Why is this prayer almost the only thing that the Jews have resisted the rabbinic rulings about? Across the generations, from the earliest liturgies for the Yamim Noraim till today, ordinary Jews demand the right as a community to convene a communal Beit Din, to remove the scrolls in the evening service from the Aron Kodesh – which we leave open and empty -, and in the presence of the community repeat this formulation three times, each time louder than the last.

We know how this prayer looks to the uninformed – the idea that we begin our service annulling any vows made retroactively or proactively does not play well to the outside world who would not understand that the vows in question are only those between us and God.  Many Jews listening to Kol HaNedarim would have had real lived experience of the anti-Semitic uses this prayer has been put to.  Christian Europe called us perfidious oath breakers precisely because they did not understand the limits of the Kol HaNedarim prayer, did not understand that it was framed in the relationship between us and God, not the relationships between human beings.  The More Judaico (Jewish Oath) was a special form of oath taken in the courtrooms of western Europe, rooted in antisemitism and accompanied by particularly unpleasant requirements such as making the Jew stand on the bloody skin of a pig to recite the words of the oath, or to stand bareheaded on a wobbly stool and beaten if he fell off. The intentionally humiliating, painful and dangerous More Judaico was required of Jews in some European courts of law until the 20th century.

So what is it about the Kol HaNedarim prayer that causes us to cling to a formulation of dubious wording, decried by the rabbis and used against us so cruelly and violently by the people among whom we lived? Why have the Jewish people so consistently and so determinedly fought for this prayer, even using it to describe the service that begins Yom Kippur? What is going on that across the generations, across geography, across every expression of the Jewish people, this formulation – the Kol HaNedarim is so cherished?

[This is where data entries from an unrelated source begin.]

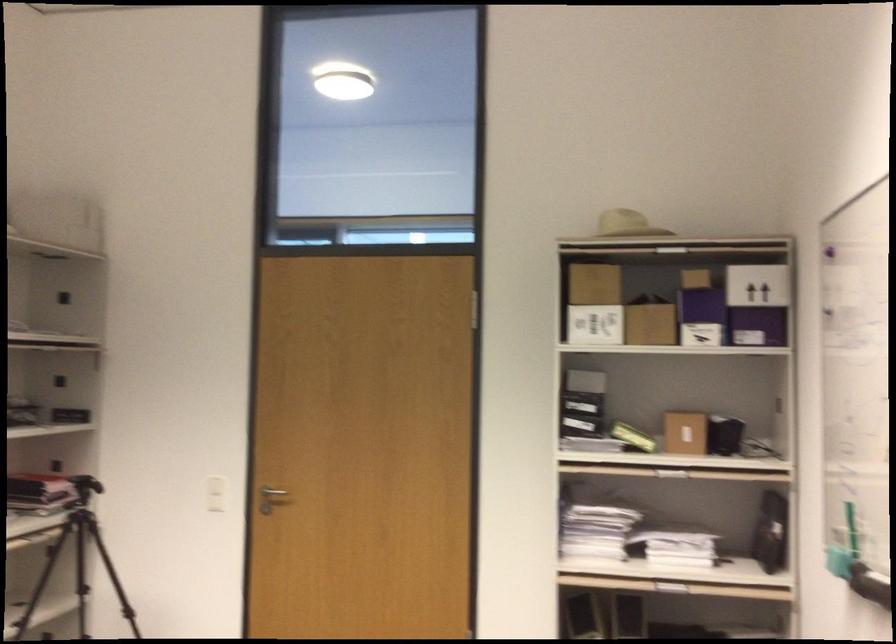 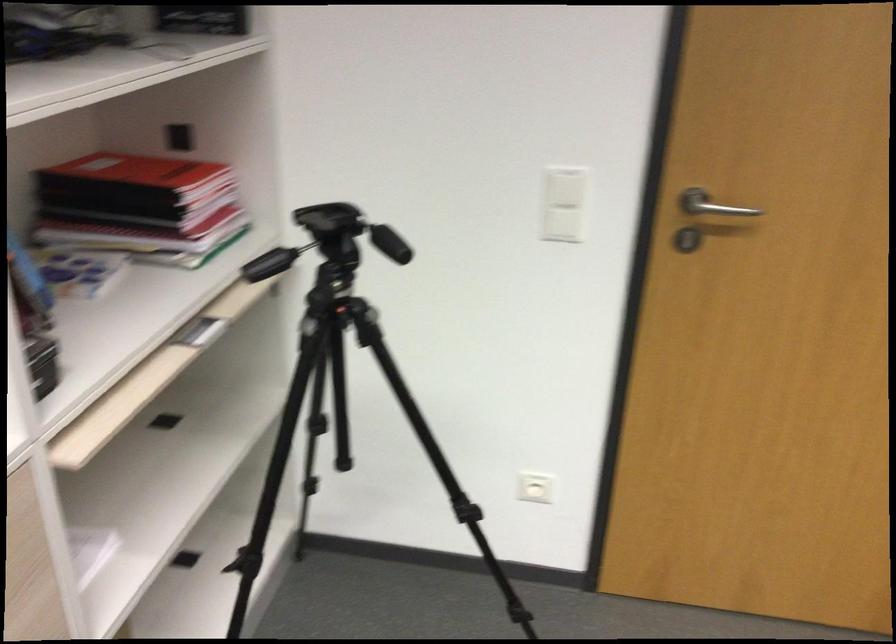 In the second image, find the point that corresponds to (x=82, y=518) in the first image.

(334, 313) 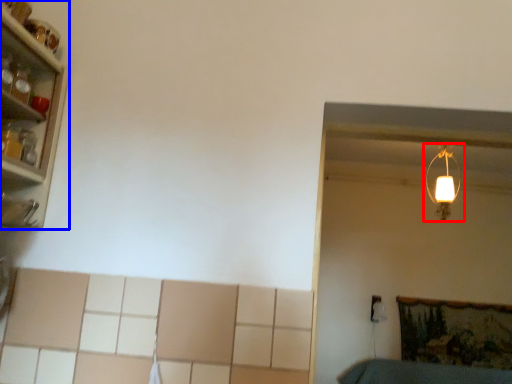 Question: Which object is further to the camera taking this photo, lamp (highlighted by a red box) or shelf (highlighted by a blue box)?

Choices:
 (A) lamp
 (B) shelf

Answer: (A) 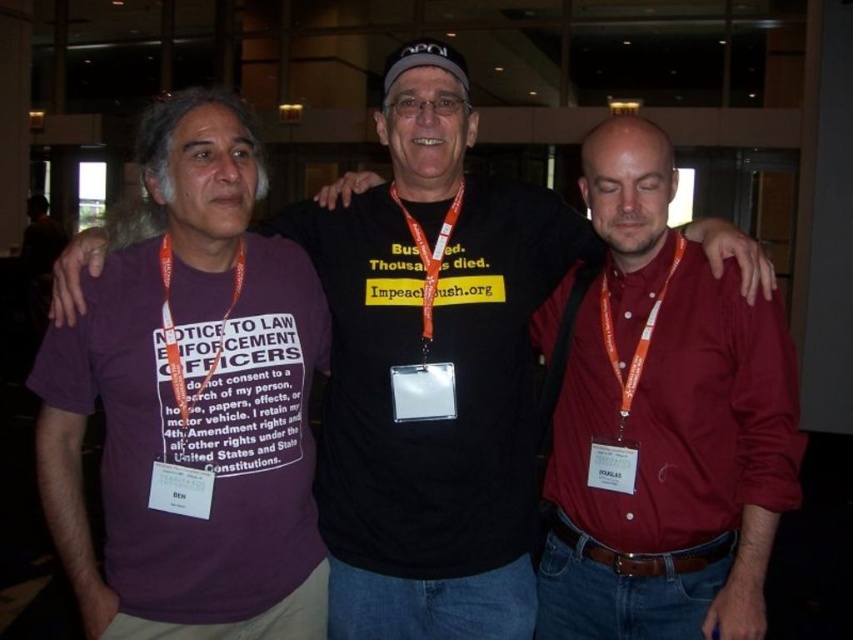 Find the location of a particular element. The height and width of the screenshot is (640, 853). orange lanyard at left is located at coordinates (175, 333).

Is orange lanyard at left below clear plastic badge at center?

Incorrect, orange lanyard at left is not positioned below clear plastic badge at center.

Identify the location of orange lanyard at left. (175, 333).

Is point (792, 493) closer to camera compared to point (393, 410)?

Yes.

Can you confirm if matte red shirt at center is shorter than clear plastic badge at center?

In fact, matte red shirt at center may be taller than clear plastic badge at center.

Does point (764, 404) lie behind point (415, 365)?

No, (764, 404) is closer to viewer.

At what (x,y) coordinates should I click in order to perform the action: click on matte red shirt at center. Please return your answer as a coordinate pair (x, y). This screenshot has height=640, width=853. Looking at the image, I should click on (682, 417).

Does matte red shirt at center appear over orange lanyard at left?

Incorrect, matte red shirt at center is not positioned above orange lanyard at left.

Is point (776, 435) closer to viewer compared to point (175, 346)?

That is False.

Which is in front, point (630, 525) or point (161, 314)?

Point (161, 314) is more forward.

Identify the location of matte red shirt at center. The height and width of the screenshot is (640, 853). (682, 417). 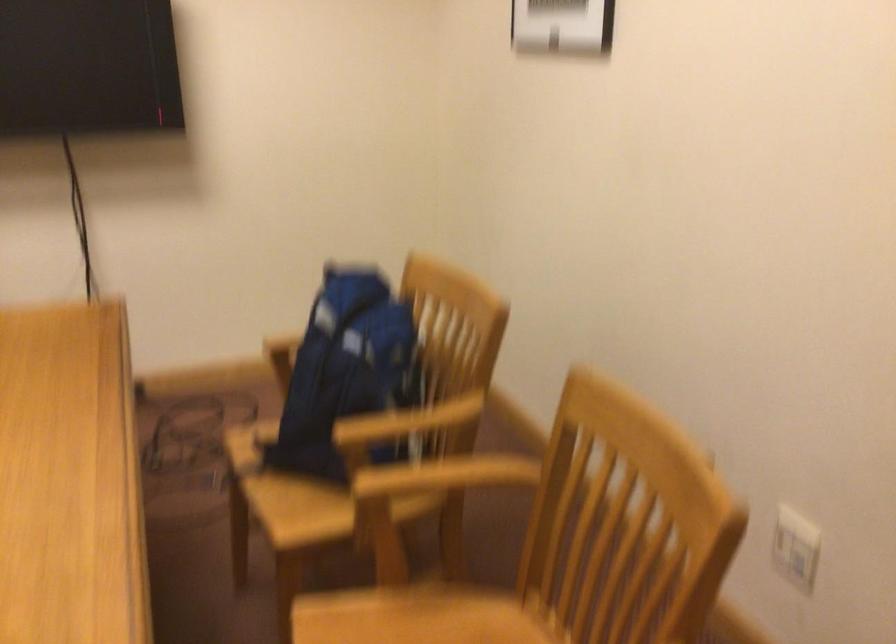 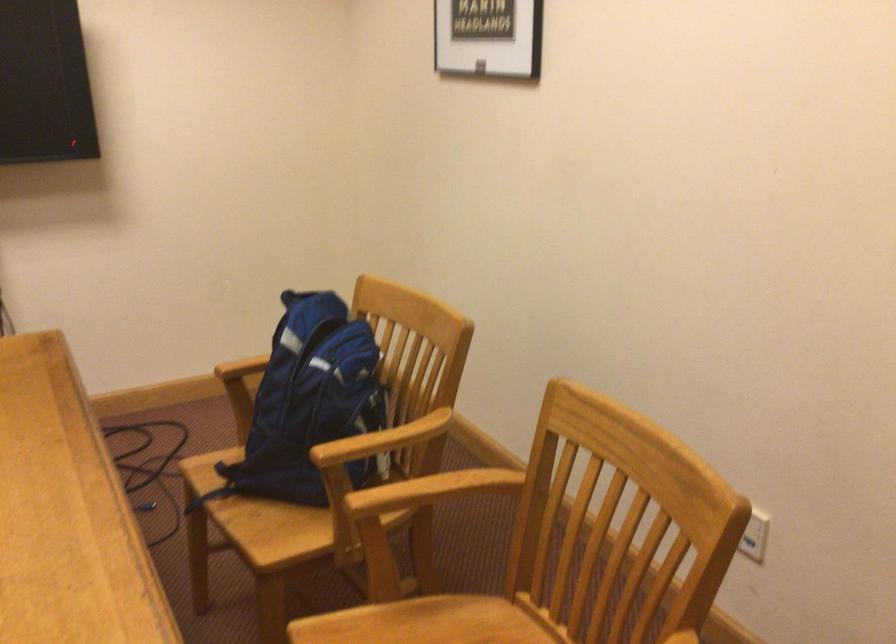 Locate, in the second image, the point that corresponds to point (341, 381) in the first image.

(309, 404) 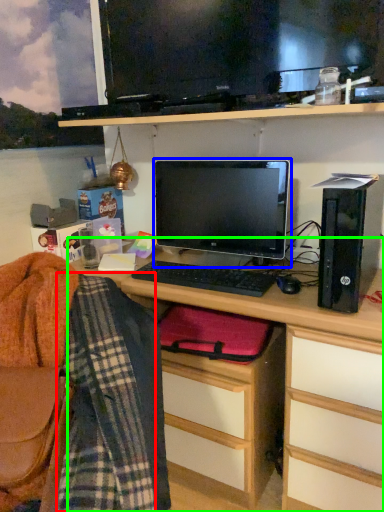 Question: Which object is the closest to the plaid (highlighted by a red box)? Choose among these: computer monitor (highlighted by a blue box) or desk (highlighted by a green box).

Choices:
 (A) computer monitor
 (B) desk

Answer: (B) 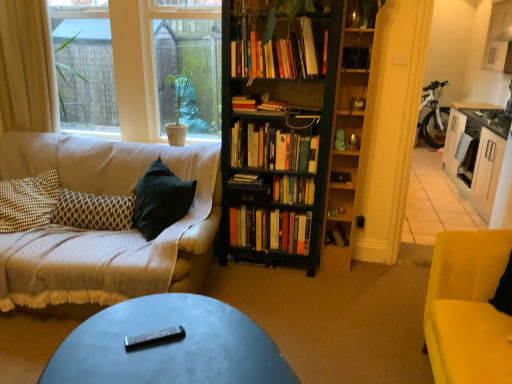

It is a question that cannot be definitively answered, but I think driving this determination to recite and to hear the words of this prayer – even for Jews who have little contact with the liturgy or with the community – are the twin ideas of our obligation and commitment to a relationship with something outside ourselves, and of a need for the connection and possibilities of being truly seen and understood, leading to deep forgiveness.

Were we not to consider ourselves somehow obligated to God – however distant this feeling might be in our ordinary daily lives, we would not need a ceremony to forgive us having failed in this obligation and help us to find a way back.  The need for relationship is primal; the connection to the divine giving meaning to our lives is somehow hard-wired into us.

Just as the vidui – the recitation of our sins, is a collective public confession that happens in each of the services of Yom Kippur, the Kol HaNedarim is a collective public statement. Both prayers work at a number of levels in the liturgy, but perhaps the most important is that they enable us to say out loud and within our community things that we might find almost impossible to say or do any other way. We have not all done all of the sins we publicly confess to, yet we join in with the recitation of them all, both to allow any individual to speak out without being noticed or judged, and also to create – and to return to -the community we are . The confessional prayers are written in a particular liturgical form which uses the whole alphabet to describe the sins – to show that we are, when reciting the sins on the page, also symbolically confessing to every other form of bad behaviour which is staining our souls and causing us spiritual discomfort or alienation.  The point of the vidui is to bring us together, into a collective, back to our moment of truth. It allows us to be the truth we seek. It reminds us of our commitments – the active obligations we took upon ourselves, and it allows us to be clear and honest, inside the protection of a community at prayer.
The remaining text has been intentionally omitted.